If you think obtaining funding is your biggest priority, think again.
When it comes to starting a new business venture, most entrepreneurs focus solely on how they can get funding. Yet they often do not have a clear understanding of the funding process. Nor have they considered some of the many challenges of business ownership and how that might affect the amount of money they actually need.
“At least 90 percent of aspiring entrepreneurs ask how they can get financing, grants, or something related to capital,” says Brad Bunt, director of North Central Texas SBDC.
We spoke to some of the leading experts at America’s SBDC, a nationwide network of Small Business Development Centers (SBDCs), to get their insights on the most common questions asked by entrepreneurs. According to these experts, while obtaining funding was the most common issue, there are many more important things entrepreneurs should be thinking about first.
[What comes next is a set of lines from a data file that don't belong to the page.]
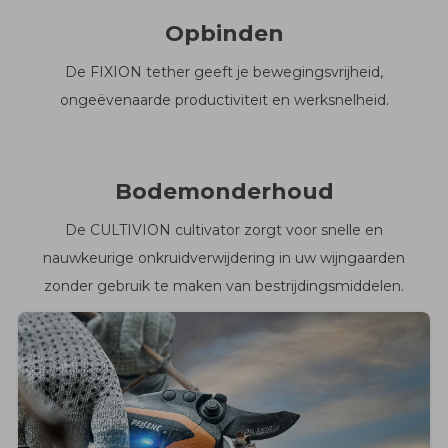
Opbinden
De FIXION tether geeft je bewegingsvrijheid,
ongeëvenaarde productiviteit en werksnelheid.
Bodemonderhoud
De CULTIVION cultivator zorgt voor snelle en
nauwkeurige onkruidverwijdering in uw wijngaarden
zonder gebruik te maken van bestrijdingsmiddelen.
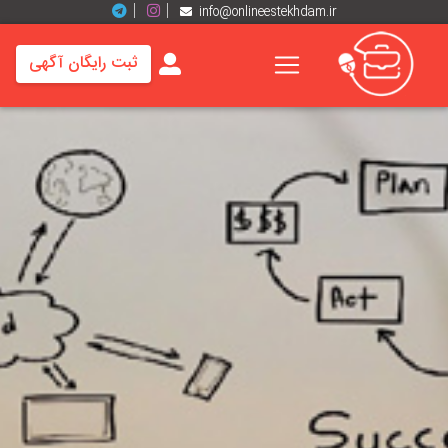
info@onlineestekhdam.ir
ثبت رایگان آگهی
خانه
فرصت
های
شغلی
برند
ها
رزومه
ها
اخبار
مشاغل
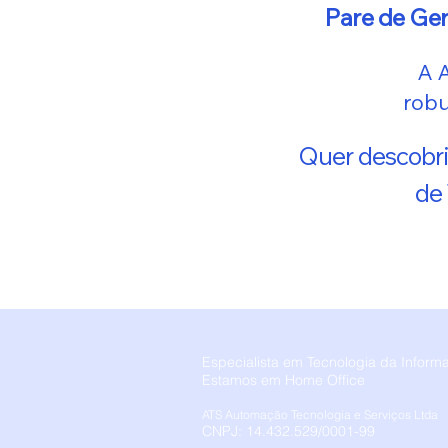
Pare de Ge
A 
robu
Quer descobri
de 
Especialista em Tecnologia da Inform
Estamos em Home Office
ATS Automação Tecnologia e Serviços Ltda
CNPJ: 14.432.529/0001-99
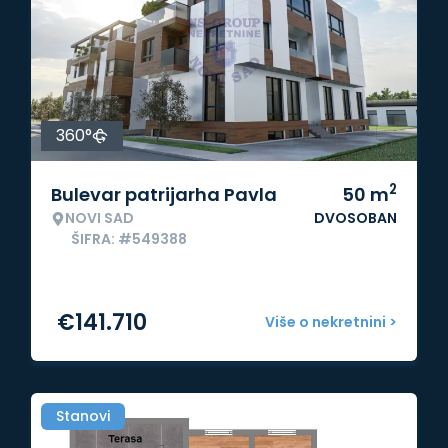
360°
2
Bulevar patrijarha Pavla
50
m
NOVI SAD
DVOSOBAN
ŠIFRA: #549388
€
141.710
Više o nekretnini >
Stanovi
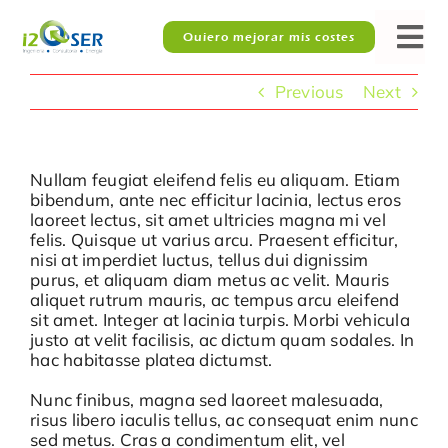
Skip
to
Quiero mejorar mis costes
Tog
content
Nav
Previous
Next
¿No quieres descapitalizarte?
Consultoría energética
Nullam feugiat eleifend felis eu aliquam. Etiam
bibendum, ante nec efficitur lacinia, lectus eros
laoreet lectus, sit amet ultricies magna mi vel
Gestión de CAEs
felis. Quisque ut varius arcu. Praesent efficitur,
nisi at imperdiet luctus, tellus dui dignissim
purus, et aliquam diam metus ac velit. Mauris
Industria alimentaria
aliquet rutrum mauris, ac tempus arcu eleifend
sit amet. Integer at lacinia turpis. Morbi vehicula
justo at velit facilisis, ac dictum quam sodales. In
Formaciones
hac habitasse platea dictumst.
Nunc finibus, magna sed laoreet malesuada,
risus libero iaculis tellus, ac consequat enim nunc
Equipo
sed metus. Cras a condimentum elit, vel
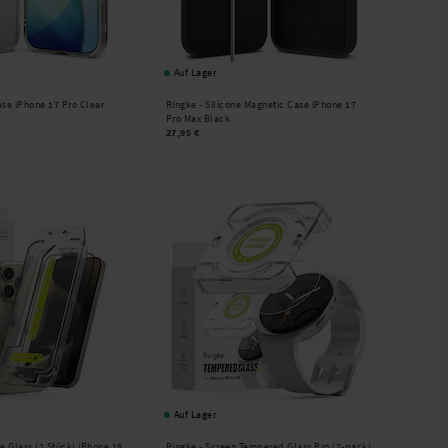
Auf Lager
ase iPhone 17 Pro Clear
Ringke -
Silicone Magnetic Case iPhone 17
Pro Max Black
27,95 €
Auf Lager
e Glass (2 Stück) iPhone 15
Ringke -
Screen Tempered Glass Pro (2-pack)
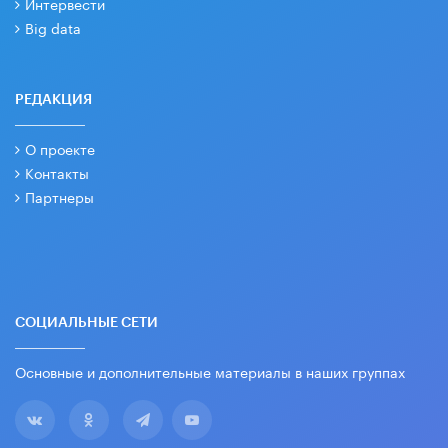
Интервести
Big data
РЕДАКЦИЯ
О проекте
Контакты
Партнеры
СОЦИАЛЬНЫЕ СЕТИ
Основные и дополнительные материалы в наших группах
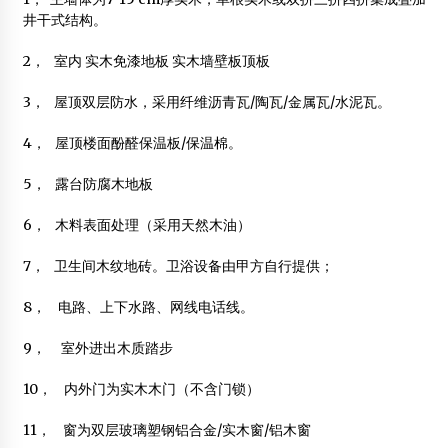
井干式结构。
江苏神东木屋有限公司
2014年3月4日
2， 室内 实木免漆地板 实木墙壁板顶板
梁思成与他的时代6
3， 屋顶双层防水，采用纤维沥青瓦/陶瓦/金属瓦/水泥瓦。
2015年5月11日
4， 屋顶楼面酚醛保温板/保温棉。
日本木结构住宅营造技术及木材应用研讨会在南京召开
5， 露台防腐木地板
2013年11月6日
6， 木料表面处理（采用天然木油）
7， 卫生间木纹地砖。卫浴设备由甲方自行提供；
木结构建筑如何控制噪音
2014年3月5日
8， 电路、上下水路、网线电话线。
忻州北朝壁画墓出土 木结构建筑壁画首次发现
9， 室外进出木质踏步
2014年1月4日
10， 内外门为实木木门（不含门锁）
联众木业： 木结构潜在市场是中小城市
2012年6月8日
11， 窗为双层玻璃塑钢铝合金/实木窗/铝木窗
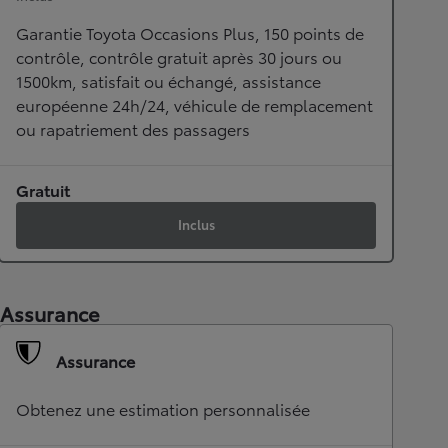
Garantie Toyota Occasions Plus, 150 points de
contrôle, contrôle gratuit après 30 jours ou
1500km, satisfait ou échangé, assistance
européenne 24h/24, véhicule de remplacement
ou rapatriement des passagers
Gratuit
Inclus
Assurance
Assurance
Obtenez une estimation personnalisée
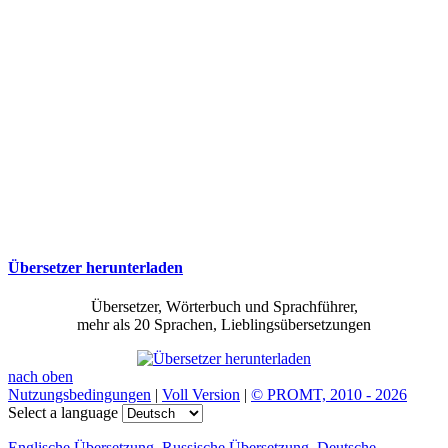
Übersetzer herunterladen
Übersetzer, Wörterbuch und Sprachführer,
mehr als 20 Sprachen, Lieblingsübersetzungen
nach oben
Nutzungsbedingungen
|
Voll Version
|
© PROMT, 2010 - 2026
Select a language
Englische Übersetzung
,
Russische Übersetzung
,
Deutsche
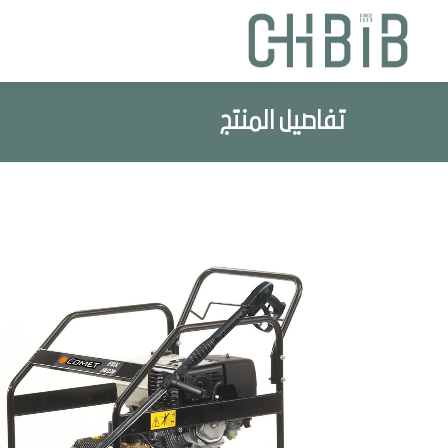
تفاصيل المنتج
Here’s what experts say entrepreneurs should consider when buying or starting a business:
1. Your funding model is directly related to your exit plan.
Joel Youngs has spent the past several years advising local business owners and other entrepreneurs throughout eastern Iowa and northwestern Illinois. He currently serves as the director of the Eastern Iowa SBDC and previously served as the director of Northwest Illinois SBDC. Combined with his experience as a successful business owner, he sheds some light on how to approach funding.
“When it comes to funding, what entrepreneurs should be thinking about is their exit plan. Your exit plan will guide you in the business planning process and help you make better funding choices. It will influence your decision as to whether to fund your business through investors, use your own money, or borrow the money,” says Youngs.
“If you plan on getting out of the business in just a few years, you may be less likely to incur borrowing costs and more likely to shop around for a better rate. On the other hand, if you intend to have the business for 20-plus years, you’re more likely to take on more debt. In reality, small differences in interest rates don’t matter,” he adds.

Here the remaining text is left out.